Below is the The Straits Times article covering the Tan family reunion in Singapore. My mother and her sisters are mentioned:
Tan Tock Seng's kin here for reunion
July 25, 2008
150 members of the clan are meeting to mark 210th birth anniversary of philanthropist
By Serene Luo
SOMEWHERE
in London, you might encounter a strapping police sergeant with ginger
hair and clear blue eyes - nothing unusual, till you ask for his name.
Mr Lawrence Tan Xu Wen, 39, never fails to raise eyebrows when he says
it. He would have you know that his ancestor was philanthropist Tan
Tock Seng, 'a famous founder of Singapore, my dad told me'.
Mr Tan,
a sixth-generation descendant, is among 150 members of the Tan clan who
have gathered in Singapore to mark the 210th year of Tan Tock Seng's
birth.
Yesterday, 30 of them presented a copy of the Tan family
tree to the Peranakan Museum in Armenian Street. The document - with
1,368 names running in a scroll almost 19m long - is the result of
research into the family's genealogy done mainly by Mr Lawrence Tan and
Mr Roney Tan, a Singaporean.
Of the family members gathering
here, more than 30 are from overseas. Many have non-Peranakan and even
Caucasian spouses and now live in England, Australia, Hong Kong,
Thailand, Malaysia and the United States.
Mr Lawrence Tan's
Caucasian looks come from his father and grandfather's marriages to
Caucasian women. His 76-year-old retiree father Gerald Tan, who married
an Englishwoman, is himself the result of the union between his
Straits-born Peranakan father and a Scotswoman. He had fled Singapore
by boat as a boy in 1942, just as the Japanese landed in Singapore.
Mr
Lawrence Tan said: 'When you're a boy, the name 'Tan Tock Seng' doesn't
mean anything to you. He's just some old man. But as you get older,
family becomes most important.'
Mr Gerald Tan passed down this
love of family to Lawrence, who became fascinated by his family's
genealogy when, 15 years ago, an aunt gave him a weathered photocopied
sheet listing 30 family members.
Mr Lawrence Tan now spends his
spare time hunting down more members of the clan to add to the family
tree. Six years ago in Singapore, he met Mr Roney Tan, a
fifth-generation descendant, who helped him fill in several blanks.
Along
with the family tree, the clan also lent the Peranakan Museum a rare
painting of Tan Tock Seng and a photograph of one of his
great-grandsons, Boo Liat.
Tan Tock Seng, a Malacca-born
businessman best known for donating $5,000 in 1844 to start the
hospital that today bears his name, gave money to bury the destitute as
well.

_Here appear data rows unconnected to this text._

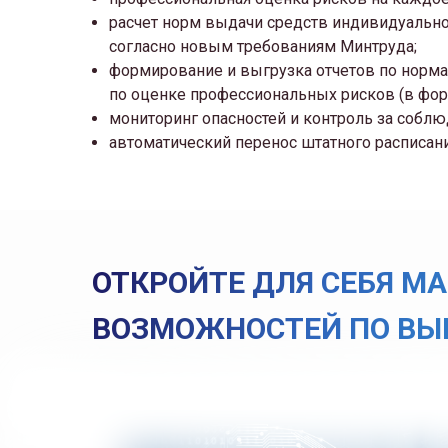
расчет норм выдачи средств индивидуальн
согласно новым требованиям Минтруда;
формирование и выгрузка отчетов по норм
по оценке профессиональных рисков (в форма
мониторинг опасностей и контроль за собл
автоматический перенос штатного расписани
ОТКРОЙТЕ ДЛЯ СЕБЯ М
ВОЗМОЖНОСТЕЙ ПО ВЫ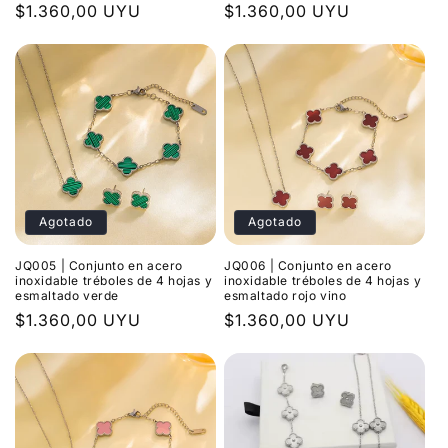
Precio
$1.360,00 UYU
Precio
$1.360,00 UYU
habitual
habitual
Agotado
Agotado
JQ005 | Conjunto en acero
JQ006 | Conjunto en acero
inoxidable tréboles de 4 hojas y
inoxidable tréboles de 4 hojas y
esmaltado verde
esmaltado rojo vino
Precio
$1.360,00 UYU
Precio
$1.360,00 UYU
habitual
habitual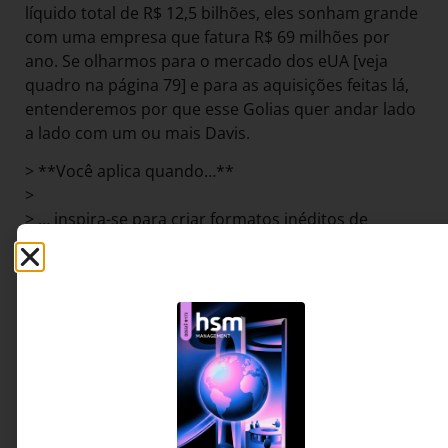
líquido total de R$ 12,5 bilhões, eles sonham grande
com uma empresa que fatura R$ 69 milhões por
ano. Se olharmos para o mercado dos eUA [veja
quadro na página 79] e para as aquisições feitas lá,
entenderemos por que esse Golias quer andar lado
a lado com um ou mais Davis.
> **Você aplica quando…**
>
> … inspira-se para criar formatos inéditos de
parcerias entre players grandes e pequenos, para
qualquer que seja o mercado. … entende a
relevância de unir força de inovação com
capacidade de execução.
Compartilhar: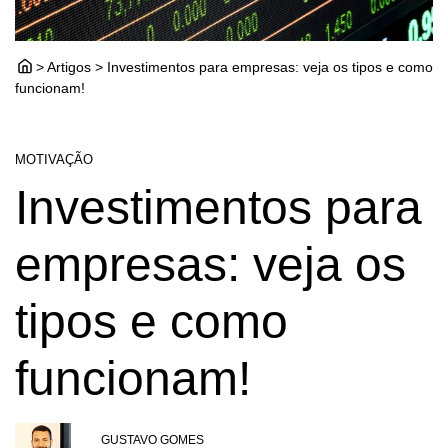
> Artigos > Investimentos para empresas: veja os tipos e como
funcionam!
MOTIVAÇÃO
Investimentos para
empresas: veja os
tipos e como
funcionam!
GUSTAVO GOMES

He also gave money to start the Thian Hock Keng Temple in Telok
Ayer. He fathered three boys and four girls and was 52 when he died in
1850.
Mr Roney Tan, who organised the reunion, said the family
is still looking for more members of the clan. He estimates that 80 per
cent of them live in Singapore, another 15 per cent in Malacca and 5
per cent elsewhere.
The family gathering, the second after the
first one three years ago, opened last Saturday with a dinner, followed
by a trip to Malacca this week by some of them.
The merrymaking
continued last night at the Penny Black pub in Boat Quay - formerly a
shophouse owned by a son of Tan Tock Seng. The family will attend the
Founder's Day celebrations at Tan Tock Seng Hospital today.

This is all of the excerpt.